Imagine there's an object floating 5 miles above the Earth's surface,and the Earth is perfectly smooth

Imagine there's an object floating 5 miles above the Earth's surface,and the Earth is perfectly smooth.
How does one calculate the size of the area that is in "sight" of the floating object?

I need the angle of the cone of sight.

With a really long tape measure.

you could just measure from one side to the other, earth is flat after all.

Do you mean distance? Worded kind of fucky

Depends on how big this Earth is and yeah the angle you're viewing the object at.

/thread

I'm a math major and I'm bored at work. Give me the radius of the earth in miles and I'll try to figure it out based on that

Easy. Just use this equation

8=D(0)^8

3959 miles

kek

Give me a minute

What are you looking for OP? I don't understand.

Are you looking for the area of the surface you can see from from that height?

leave it up to the math major, trips don't lie

Well focus on a numerical solution rn. I'm using geogebra, and a generalization can come in a little bit.

>Are you looking for the area of the surface you can see from from that height?
yes

You forgot something important to help calculate that OP hadn't specified.

You still need to know the field of view that the object can see. Not sure if I worded that right, but I'd imagine a FOV of 45 degrees would be a smaller area than a FOV of 80 degrees

bump

take it to /sci/ maybe?

Not that user, nor a math major (physics)
But hey, I dabble.
Ok, then OP, you mind me asking why are you looking for this? Let me attempt OP

I was just going with fov at the tangent lines

Pretty much what I thought of using, the tangent lines. Any who, so here's the plan OP.

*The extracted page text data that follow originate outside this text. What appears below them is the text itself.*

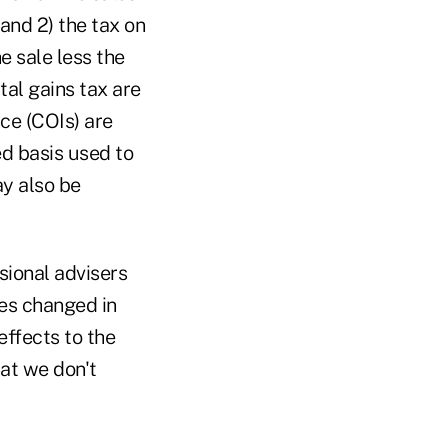
 and 2) the tax on
he sale less the
tal gains tax are
ce (COIs) are
ed basis used to
ay also be
sional advisers
les changed in
effects to the
hat we don't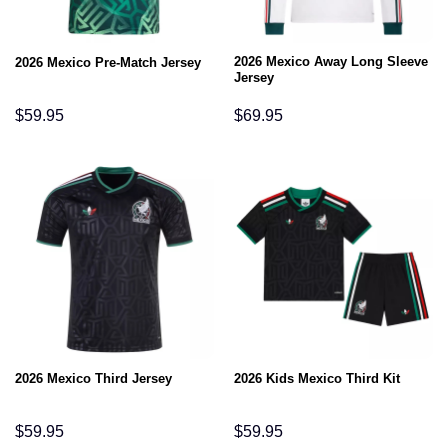
2026 Mexico Away Long Sleeve
2026 Mexico Pre-Match Jersey
Jersey
$
59.95
$
69.95
2026 Mexico Third Jersey
2026 Kids Mexico Third Kit
$
59.95
$
59.95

If take the derivative of the function of a spherical cap and evaluate at where the tangent line meets I think we can find the total surface are visible.

Anyone in opposition?

>Ok, then OP, you mind me asking why are you looking for this? Let me attempt OP
Building a high altitude radio repeater.
I only have access to cheap latex balloons that can go only 5 miles up,so I just want an estimate of the line-of-sight area.
I am using spread-spectrum modules that can supposedly achieve ridiculously long ranges with very low power.

Bump

bump 3

/sci/ -->

>/sci/ -->
>>sci

>>/fag/

Take the equation of a sphere, with radius equal to that of the Earth, centered at the origin: x^2+y^2+z^2=R^2, where R is the radius.

Then take the equation of the bottom half of a cone, also centered at the origin, shifted upward by 5, and scaled appropriately enough by some factor k that aligns with the floating object's viewing angle (you can find k with basic trig from there).

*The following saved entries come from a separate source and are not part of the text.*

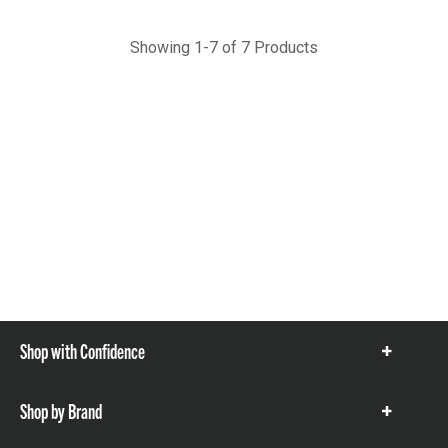
Showing 1-7 of 7 Products
Shop with Confidence
Show
items
Shop by Brand
Show
items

Parameterize the spherical "cap" bounded by the cone. Best done in cylindrical or spherical coordinates. Then set up a surface integral and compute along the parameterized surface.

If I gave any more of a shit I'd be happy to show all the work, but alas.

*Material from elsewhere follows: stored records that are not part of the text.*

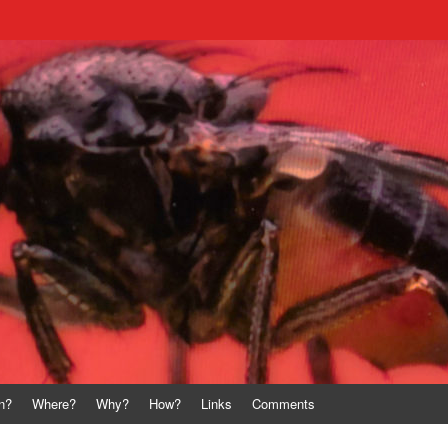
n?
Where?
Why?
How?
Links
Comments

Eqn. of cone would be z=5-k*sqrt(x^2+y^2)

Math major back. I computed it. Uploading photos of my work in a second, but I got 124532 mi^2

Shit! File size too large. Trying to figure out camera on mobile

...

Page 1. I just posted page 2 of my notes on it. I hope this clears it up. I couldn't get a nice big file to upload. I'll post the url's of the high def pics in a second

So I'm samefagging hard here but I didn't need to calculate theta, I just honestly haven't done a problem like this since maybe freshman year. Hope this explains everything OP. I'm sure someone else solved this too.